Teenagers who are struggling to juggle demanding academic schedules, friendships and dating, and sometimes afterschool jobs, are horrified by the idea of nine-plus hours of sleep. "My God, how would I have time to do anything?" protests Kimberly Erlich, 15, of Van Nuys, Calif. "That would mean going to sleep at 8 p.m. I can't imagine that." Kimberly tries to get at least seven hours.
Others appear to be getting even less. And that is interfering with their ability to learn, contend teachers, who say they are confronting more and more draggy pupils, even in elementary school. Sleepy youngsters are arriving late to class, forgetting assignments, moving at a snail's pace from task to task, and sometimes dropping their head on their desk to catch a few winks.

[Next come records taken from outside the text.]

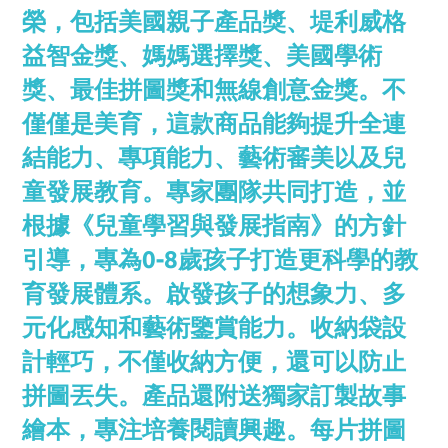
榮，包括美國親子產品獎、堤利威格
益智金獎、媽媽選擇獎、美國學術
獎、最佳拼圖獎和無線創意金獎。不
僅僅是美育，這款商品能夠提升全連
結能力、專項能力、藝術審美以及兒
童發展教育。專家團隊共同打造，並
根據《兒童學習與發展指南》的方針
引導，專為0-8歲孩子打造更科學的教
育發展體系。啟發孩子的想象力、多
元化感知和藝術鑒賞能力。收納袋設
計輕巧，不僅收納方便，還可以防止
拼圖丟失。產品還附送獨家訂製故事
繪本，專注培養閱讀興趣。每片拼圖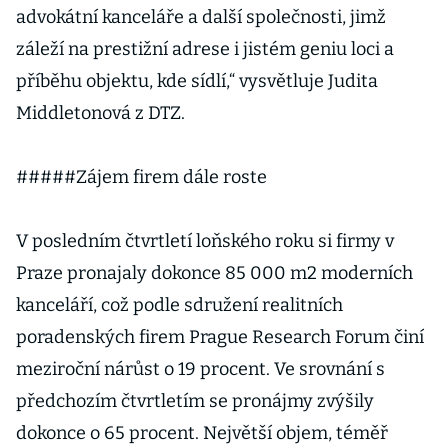
advokátní kanceláře a další společnosti, jimž
záleží na prestižní adrese i jistém geniu loci a
příběhu objektu, kde sídlí,“ vysvětluje Judita
Middletonová z DTZ.
#####Zájem firem dále roste
V posledním čtvrtletí loňského roku si firmy v
Praze pronajaly dokonce 85 000 m2 moderních
kanceláří, což podle sdružení realitních
poradenských firem Prague Research Forum činí
meziroční nárůst o 19 procent. Ve srovnání s
předchozím čtvrtletím se pronájmy zvýšily
dokonce o 65 procent. Největší objem, téměř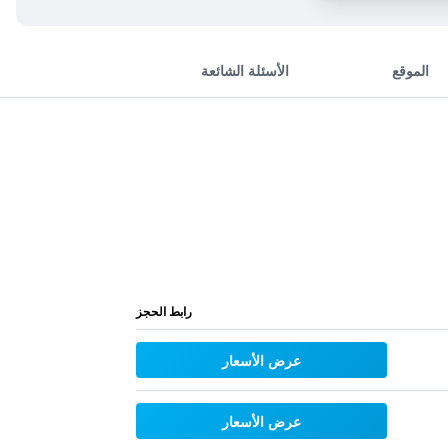
الموقع
الأسئلة الشائعة
رابط الحجز
عرض الأسعار
عرض الأسعار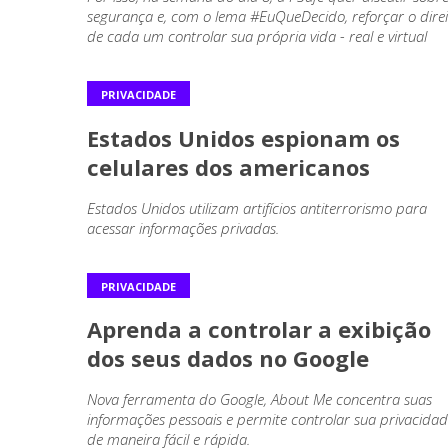
segurança e, com o lema #EuQueDecido, reforçar o direi
de cada um controlar sua própria vida - real e virtual
PRIVACIDADE
Estados Unidos espionam os
celulares dos americanos
Estados Unidos utilizam artifícios antiterrorismo para
acessar informações privadas.
PRIVACIDADE
Aprenda a controlar a exibição
dos seus dados no Google
Nova ferramenta do Google, About Me concentra suas
informações pessoais e permite controlar sua privacida
de maneira fácil e rápida.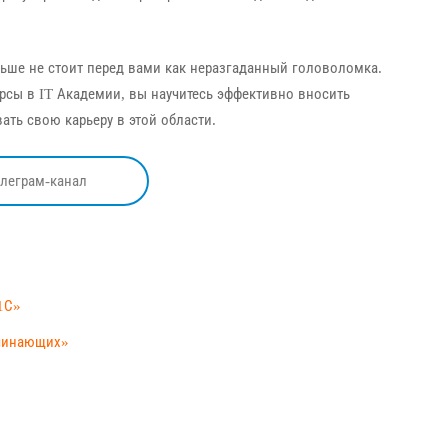
льше не стоит перед вами как неразгаданный головоломка.
сы в IT Академии, вы научитесь эффективно вносить
ать свою карьеру в этой области.
елеграм-канал
1С»
ачинающих»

College students are notorious for nodding off in class and hibernating on weekends. Phil Simon, a 20-year-old junior at the University of Oregon in Eugene, is not unusual. During the week, he rises anytime between 7:30 a.m. and 11, depending on his classes, and retires sometime between 1 a.m. and 2:30. He naps whenever he gets a chance, but that does not always work well. "A few weeks ago," he recalls, "I had a break between two morning classes, so I slept. But when I woke up, the morning class I had attended felt like it never happened. It seemed more like a dream." On weekends he heads for bed at 3 a.m. and doesn't get up until 1 p.m.